L’information a fait les gros titres de la presse régionale. « Les bénéficiaires du RSA qui ne sont pas inscrits à Pôle Emploi pourraient perdre le RSA. » Dans le Nord, sur les 108 000 allocataires du RSA, 45 000 ne sont pas inscrits à Pôle Emploi et pourraient donc subir la suppression de leur allocation. Décodage de la mesure.

> Quels sont les droits et les devoirs des allocataires du RSA ?

Le bénéficiaire du RSA a droit à l’allocation et à un accompagnement pour l’aider à régler des difficultés sociales et améliorer son insertion professionnelle. En contrepartie, dans certaines situations, la loi oblige le bénéficiaire du RSA à rechercher un emploi, entreprendre les démarches nécessaires à la création de sa propre activité ou entreprendre les actions nécessaires à une meilleure insertion sociale ou professionnelle.

Le bénéficiaire du RSA étant soumis aux obligations d’insertion, sa situation est examinée en principe par les services du département, qui déterminent l’accompagnement le plus adapté pour faciliter son accès à l’emploi ou consolider ses capacités professionnelles.

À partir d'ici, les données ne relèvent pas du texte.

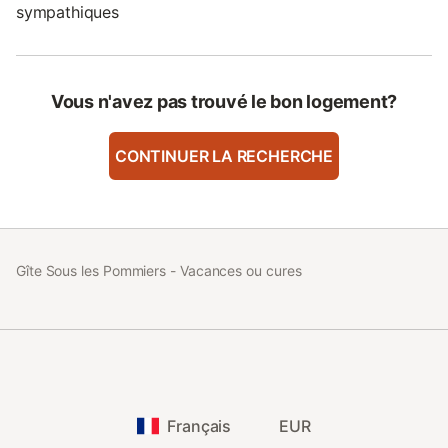
sympathiques
Vous n'avez pas trouvé le bon logement?
CONTINUER LA RECHERCHE
Gîte Sous les Pommiers - Vacances ou cures
Français
EUR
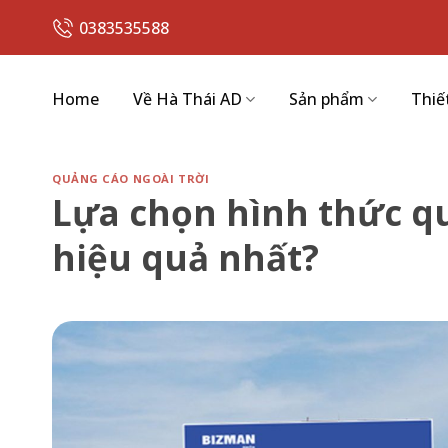
Skip
0383535588
to
content
Home
Về Hà Thái AD
Sản phẩm
Thiế
QUẢNG CÁO NGOÀI TRỜI
Lựa chọn hình thức qu
hiệu quả nhất?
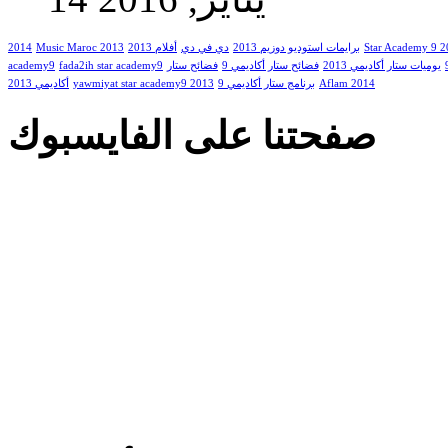
2014
Music Maroc 2013
أفلام 2013
دي في دي
برايمات استوديو دوزيم 2013
Star Academy 9 
academy9
fada2ih star academy9
فضائح ستار
فضائح ستار أكاديمي 9
يوميات ستار أكاديمي 2013
أكاديمي 2013
yawmiyat star academy9 2013
برنامج ستار أكاديمي 9
Aflam 2014
صفحتنا على الفايسبوك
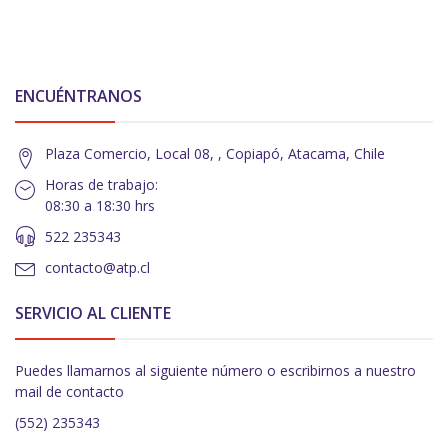
ENCUÉNTRANOS
Plaza Comercio, Local 08, , Copiapó, Atacama, Chile
Horas de trabajo:
08:30 a 18:30 hrs
522 235343
contacto@atp.cl
SERVICIO AL CLIENTE
Puedes llamarnos al siguiente número o escribirnos a nuestro
mail de contacto
(552) 235343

Plusieurs orientations existent. Il y a l’orientation professionnelle dont l’objectif est de rechercher un emploi et d’être inscrit à Pôle emploi (ou un autre organisme). Il y a l’orientation sociale quand les services départementaux considèrent qu’il faut d’abord résoudre les difficultés sociales de la personne. Enfin, il y a l’orientation socio-professionnelle dont l’objectif est de résoudre les difficultés sociales de la personne tout en l’aidant à rechercher un emploi.

Le bénéficiaire de RSA doit se présenter auprès du service ou de l’organisme choisi par le département qui désigne un référent pour accompagner le bénéficiaire dans son parcours. Le référent établit avec le bénéficiaire le plan d’actions à mener, qui prend la forme d’un contrat d’engagements réciproques ou, si c’est un conseiller de Pôle emploi, d’un projet personnalisé d’accès à l’emploi (PPAE), comme pour les autres demandeurs d’emploi. En cas d’orientation sociale ou socioprofessionnelle, si, après un an d’accompagnement, le bénéficiaire n’a pas été réorienté vers Pôle emploi, sa situation doit être réexaminée par l’équipe pluridisciplinaire.

> En décidant de supprimer l’allocation des bénéficiaires qui ne sont pas inscrits à Pôle Emploi, la majorité départementale opère un virage politique brutal : quelles en sont les raisons ?

L’air du temps est propice à la stigmatisation des allocataires du RSA suspectés d’être trop fainéants pour retrouver un emploi. Ce cliché à partir d’une minorité de fraudeurs est de plus en plus répandu. Il empoisonne les véritables questions de fond sur l’accompagnement des personnes exclues du monde du travail.

En outre, la majorité départementale actuelle est dans une recherche d’économies budgétaires. Elle s’est déjà attaquée aux associations, aux politiques volontaristes, à certaines politiques sociales majeures comme la protection de l’enfance ou l’aide aux personnes âgées, les allocataires du RSA sont une nouvelle cible. La politique départementale d’insertion risque de tomber dans les travers d’une politique du chiffre avec un seul enjeu : réduire au maximum le nombre d’allocataires sans pour autant garantir à tous un accompagnement adapté pour le retour à l’emploi.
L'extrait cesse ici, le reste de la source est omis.